------ Supplied records
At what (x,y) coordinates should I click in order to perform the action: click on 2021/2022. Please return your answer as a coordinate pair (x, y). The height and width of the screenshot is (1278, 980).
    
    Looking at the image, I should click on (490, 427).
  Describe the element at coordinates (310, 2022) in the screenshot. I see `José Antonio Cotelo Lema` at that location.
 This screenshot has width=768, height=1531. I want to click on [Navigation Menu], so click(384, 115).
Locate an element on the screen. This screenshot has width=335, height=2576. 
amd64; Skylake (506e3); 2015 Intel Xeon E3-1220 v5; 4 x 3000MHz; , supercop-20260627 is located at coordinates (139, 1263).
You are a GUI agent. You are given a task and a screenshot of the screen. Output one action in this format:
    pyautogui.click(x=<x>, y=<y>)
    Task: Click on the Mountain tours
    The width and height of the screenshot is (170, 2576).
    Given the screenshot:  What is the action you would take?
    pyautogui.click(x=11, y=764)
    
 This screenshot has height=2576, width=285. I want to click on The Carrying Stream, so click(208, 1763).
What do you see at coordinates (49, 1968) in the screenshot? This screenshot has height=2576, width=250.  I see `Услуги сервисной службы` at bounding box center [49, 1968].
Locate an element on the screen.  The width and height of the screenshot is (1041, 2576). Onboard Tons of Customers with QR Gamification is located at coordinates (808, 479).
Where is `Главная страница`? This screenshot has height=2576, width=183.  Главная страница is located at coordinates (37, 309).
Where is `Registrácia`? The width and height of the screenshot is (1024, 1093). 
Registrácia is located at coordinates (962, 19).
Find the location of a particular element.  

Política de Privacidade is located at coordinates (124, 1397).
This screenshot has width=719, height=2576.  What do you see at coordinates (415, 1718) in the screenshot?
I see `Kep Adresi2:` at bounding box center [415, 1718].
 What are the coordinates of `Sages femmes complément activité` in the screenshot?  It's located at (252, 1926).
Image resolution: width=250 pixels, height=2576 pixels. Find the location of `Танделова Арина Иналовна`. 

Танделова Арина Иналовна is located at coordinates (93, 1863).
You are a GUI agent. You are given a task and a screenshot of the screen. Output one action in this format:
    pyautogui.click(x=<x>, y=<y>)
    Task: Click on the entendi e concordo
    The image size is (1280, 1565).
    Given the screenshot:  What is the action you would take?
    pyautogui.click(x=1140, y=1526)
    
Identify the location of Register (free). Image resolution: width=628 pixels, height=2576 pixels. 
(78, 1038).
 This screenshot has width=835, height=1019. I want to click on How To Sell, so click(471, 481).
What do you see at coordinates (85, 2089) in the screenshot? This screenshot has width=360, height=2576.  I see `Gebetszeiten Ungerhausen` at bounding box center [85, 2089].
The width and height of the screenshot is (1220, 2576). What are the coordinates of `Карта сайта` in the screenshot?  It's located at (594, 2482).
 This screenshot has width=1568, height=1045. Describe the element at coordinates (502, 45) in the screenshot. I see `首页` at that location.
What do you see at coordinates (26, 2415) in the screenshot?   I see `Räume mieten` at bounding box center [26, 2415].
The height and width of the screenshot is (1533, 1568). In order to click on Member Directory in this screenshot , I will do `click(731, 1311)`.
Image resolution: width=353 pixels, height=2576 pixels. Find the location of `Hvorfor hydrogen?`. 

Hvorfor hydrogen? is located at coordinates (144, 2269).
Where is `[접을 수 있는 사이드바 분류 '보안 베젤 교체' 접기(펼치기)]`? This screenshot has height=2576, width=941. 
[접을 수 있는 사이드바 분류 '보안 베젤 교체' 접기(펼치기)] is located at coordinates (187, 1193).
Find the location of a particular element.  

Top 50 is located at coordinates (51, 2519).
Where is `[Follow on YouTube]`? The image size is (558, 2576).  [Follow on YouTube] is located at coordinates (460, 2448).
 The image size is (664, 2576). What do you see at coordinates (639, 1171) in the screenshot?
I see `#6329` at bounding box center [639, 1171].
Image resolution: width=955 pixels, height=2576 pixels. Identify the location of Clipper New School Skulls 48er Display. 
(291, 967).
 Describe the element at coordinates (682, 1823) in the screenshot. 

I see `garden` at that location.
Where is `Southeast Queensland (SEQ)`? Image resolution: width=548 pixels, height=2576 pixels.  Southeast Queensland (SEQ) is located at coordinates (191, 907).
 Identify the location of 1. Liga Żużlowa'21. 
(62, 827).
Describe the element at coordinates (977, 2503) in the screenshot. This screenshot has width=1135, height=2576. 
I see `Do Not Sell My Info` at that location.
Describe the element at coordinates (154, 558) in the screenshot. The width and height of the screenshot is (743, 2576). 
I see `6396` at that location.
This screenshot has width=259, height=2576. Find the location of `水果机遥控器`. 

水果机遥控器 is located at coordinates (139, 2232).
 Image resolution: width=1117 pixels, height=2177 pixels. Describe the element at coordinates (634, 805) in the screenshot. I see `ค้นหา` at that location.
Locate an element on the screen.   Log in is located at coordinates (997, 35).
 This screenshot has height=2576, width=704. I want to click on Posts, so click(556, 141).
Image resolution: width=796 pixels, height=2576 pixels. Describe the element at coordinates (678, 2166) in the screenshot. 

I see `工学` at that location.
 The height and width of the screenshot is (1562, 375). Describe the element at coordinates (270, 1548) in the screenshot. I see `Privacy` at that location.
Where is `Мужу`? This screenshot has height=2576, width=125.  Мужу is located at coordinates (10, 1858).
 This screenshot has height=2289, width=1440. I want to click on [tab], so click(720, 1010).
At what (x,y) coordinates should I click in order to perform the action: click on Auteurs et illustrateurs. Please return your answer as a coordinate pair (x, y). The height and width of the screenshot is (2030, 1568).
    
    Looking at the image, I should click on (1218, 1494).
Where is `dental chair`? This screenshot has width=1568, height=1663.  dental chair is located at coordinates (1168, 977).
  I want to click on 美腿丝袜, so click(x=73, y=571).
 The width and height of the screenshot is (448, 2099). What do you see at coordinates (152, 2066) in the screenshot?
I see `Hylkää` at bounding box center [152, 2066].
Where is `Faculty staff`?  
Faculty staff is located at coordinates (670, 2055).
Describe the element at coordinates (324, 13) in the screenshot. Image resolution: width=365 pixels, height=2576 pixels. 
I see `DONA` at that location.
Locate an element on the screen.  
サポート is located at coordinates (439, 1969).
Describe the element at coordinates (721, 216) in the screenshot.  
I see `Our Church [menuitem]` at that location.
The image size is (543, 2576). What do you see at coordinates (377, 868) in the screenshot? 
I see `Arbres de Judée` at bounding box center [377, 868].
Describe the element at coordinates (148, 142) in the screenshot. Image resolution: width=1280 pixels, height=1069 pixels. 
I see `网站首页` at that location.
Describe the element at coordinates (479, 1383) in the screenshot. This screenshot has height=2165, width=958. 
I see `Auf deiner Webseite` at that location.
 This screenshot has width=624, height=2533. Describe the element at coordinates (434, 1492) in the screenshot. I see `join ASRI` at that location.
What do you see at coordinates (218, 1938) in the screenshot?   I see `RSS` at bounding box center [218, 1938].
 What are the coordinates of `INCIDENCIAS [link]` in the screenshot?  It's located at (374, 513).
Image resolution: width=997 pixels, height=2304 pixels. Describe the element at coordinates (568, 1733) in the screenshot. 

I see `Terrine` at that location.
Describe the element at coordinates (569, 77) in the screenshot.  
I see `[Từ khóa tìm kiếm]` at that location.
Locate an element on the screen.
------------
Task brief:
Taking the entries above, please repeat each one exactly.

Response to the exercise:
At what (x,y) coordinates should I click in order to perform the action: click on 2021/2022. Please return your answer as a coordinate pair (x, y). The height and width of the screenshot is (1278, 980).
    
    Looking at the image, I should click on (490, 427).
  Describe the element at coordinates (310, 2022) in the screenshot. I see `José Antonio Cotelo Lema` at that location.
 This screenshot has width=768, height=1531. I want to click on [Navigation Menu], so click(384, 115).
Locate an element on the screen. This screenshot has width=335, height=2576. 
amd64; Skylake (506e3); 2015 Intel Xeon E3-1220 v5; 4 x 3000MHz; , supercop-20260627 is located at coordinates (139, 1263).
You are a GUI agent. You are given a task and a screenshot of the screen. Output one action in this format:
    pyautogui.click(x=<x>, y=<y>)
    Task: Click on the Mountain tours
    The width and height of the screenshot is (170, 2576).
    Given the screenshot:  What is the action you would take?
    pyautogui.click(x=11, y=764)
    
 This screenshot has height=2576, width=285. I want to click on The Carrying Stream, so click(208, 1763).
What do you see at coordinates (49, 1968) in the screenshot? This screenshot has height=2576, width=250.  I see `Услуги сервисной службы` at bounding box center [49, 1968].
Locate an element on the screen.  The width and height of the screenshot is (1041, 2576). Onboard Tons of Customers with QR Gamification is located at coordinates (808, 479).
Where is `Главная страница`? This screenshot has height=2576, width=183.  Главная страница is located at coordinates (37, 309).
Where is `Registrácia`? The width and height of the screenshot is (1024, 1093). 
Registrácia is located at coordinates (962, 19).
Find the location of a particular element.  

Política de Privacidade is located at coordinates (124, 1397).
This screenshot has width=719, height=2576.  What do you see at coordinates (415, 1718) in the screenshot?
I see `Kep Adresi2:` at bounding box center [415, 1718].
 What are the coordinates of `Sages femmes complément activité` in the screenshot?  It's located at (252, 1926).
Image resolution: width=250 pixels, height=2576 pixels. Find the location of `Танделова Арина Иналовна`. 

Танделова Арина Иналовна is located at coordinates (93, 1863).
You are a GUI agent. You are given a task and a screenshot of the screen. Output one action in this format:
    pyautogui.click(x=<x>, y=<y>)
    Task: Click on the entendi e concordo
    The image size is (1280, 1565).
    Given the screenshot:  What is the action you would take?
    pyautogui.click(x=1140, y=1526)
    
Identify the location of Register (free). Image resolution: width=628 pixels, height=2576 pixels. 
(78, 1038).
 This screenshot has width=835, height=1019. I want to click on How To Sell, so click(471, 481).
What do you see at coordinates (85, 2089) in the screenshot? This screenshot has width=360, height=2576.  I see `Gebetszeiten Ungerhausen` at bounding box center [85, 2089].
The width and height of the screenshot is (1220, 2576). What are the coordinates of `Карта сайта` in the screenshot?  It's located at (594, 2482).
 This screenshot has width=1568, height=1045. Describe the element at coordinates (502, 45) in the screenshot. I see `首页` at that location.
What do you see at coordinates (26, 2415) in the screenshot?   I see `Räume mieten` at bounding box center [26, 2415].
The height and width of the screenshot is (1533, 1568). In order to click on Member Directory in this screenshot , I will do `click(731, 1311)`.
Image resolution: width=353 pixels, height=2576 pixels. Find the location of `Hvorfor hydrogen?`. 

Hvorfor hydrogen? is located at coordinates (144, 2269).
Where is `[접을 수 있는 사이드바 분류 '보안 베젤 교체' 접기(펼치기)]`? This screenshot has height=2576, width=941. 
[접을 수 있는 사이드바 분류 '보안 베젤 교체' 접기(펼치기)] is located at coordinates (187, 1193).
Find the location of a particular element.  

Top 50 is located at coordinates (51, 2519).
Where is `[Follow on YouTube]`? The image size is (558, 2576).  [Follow on YouTube] is located at coordinates (460, 2448).
 The image size is (664, 2576). What do you see at coordinates (639, 1171) in the screenshot?
I see `#6329` at bounding box center [639, 1171].
Image resolution: width=955 pixels, height=2576 pixels. Identify the location of Clipper New School Skulls 48er Display. 
(291, 967).
 Describe the element at coordinates (682, 1823) in the screenshot. 

I see `garden` at that location.
Where is `Southeast Queensland (SEQ)`? Image resolution: width=548 pixels, height=2576 pixels.  Southeast Queensland (SEQ) is located at coordinates (191, 907).
 Identify the location of 1. Liga Żużlowa'21. 
(62, 827).
Describe the element at coordinates (977, 2503) in the screenshot. This screenshot has width=1135, height=2576. 
I see `Do Not Sell My Info` at that location.
Describe the element at coordinates (154, 558) in the screenshot. The width and height of the screenshot is (743, 2576). 
I see `6396` at that location.
This screenshot has width=259, height=2576. Find the location of `水果机遥控器`. 

水果机遥控器 is located at coordinates (139, 2232).
 Image resolution: width=1117 pixels, height=2177 pixels. Describe the element at coordinates (634, 805) in the screenshot. I see `ค้นหา` at that location.
Locate an element on the screen.   Log in is located at coordinates (997, 35).
 This screenshot has height=2576, width=704. I want to click on Posts, so click(556, 141).
Image resolution: width=796 pixels, height=2576 pixels. Describe the element at coordinates (678, 2166) in the screenshot. 

I see `工学` at that location.
 The height and width of the screenshot is (1562, 375). Describe the element at coordinates (270, 1548) in the screenshot. I see `Privacy` at that location.
Where is `Мужу`? This screenshot has height=2576, width=125.  Мужу is located at coordinates (10, 1858).
 This screenshot has height=2289, width=1440. I want to click on [tab], so click(720, 1010).
At what (x,y) coordinates should I click in order to perform the action: click on Auteurs et illustrateurs. Please return your answer as a coordinate pair (x, y). The height and width of the screenshot is (2030, 1568).
    
    Looking at the image, I should click on (1218, 1494).
Where is `dental chair`? This screenshot has width=1568, height=1663.  dental chair is located at coordinates (1168, 977).
  I want to click on 美腿丝袜, so click(x=73, y=571).
 The width and height of the screenshot is (448, 2099). What do you see at coordinates (152, 2066) in the screenshot?
I see `Hylkää` at bounding box center [152, 2066].
Where is `Faculty staff`?  
Faculty staff is located at coordinates (670, 2055).
Describe the element at coordinates (324, 13) in the screenshot. Image resolution: width=365 pixels, height=2576 pixels. 
I see `DONA` at that location.
Locate an element on the screen.  
サポート is located at coordinates (439, 1969).
Describe the element at coordinates (721, 216) in the screenshot.  
I see `Our Church [menuitem]` at that location.
The image size is (543, 2576). What do you see at coordinates (377, 868) in the screenshot? 
I see `Arbres de Judée` at bounding box center [377, 868].
Describe the element at coordinates (148, 142) in the screenshot. Image resolution: width=1280 pixels, height=1069 pixels. 
I see `网站首页` at that location.
Describe the element at coordinates (479, 1383) in the screenshot. This screenshot has height=2165, width=958. 
I see `Auf deiner Webseite` at that location.
 This screenshot has width=624, height=2533. Describe the element at coordinates (434, 1492) in the screenshot. I see `join ASRI` at that location.
What do you see at coordinates (218, 1938) in the screenshot?   I see `RSS` at bounding box center [218, 1938].
 What are the coordinates of `INCIDENCIAS [link]` in the screenshot?  It's located at (374, 513).
Image resolution: width=997 pixels, height=2304 pixels. Describe the element at coordinates (568, 1733) in the screenshot. 

I see `Terrine` at that location.
Describe the element at coordinates (569, 77) in the screenshot.  
I see `[Từ khóa tìm kiếm]` at that location.
Locate an element on the screen.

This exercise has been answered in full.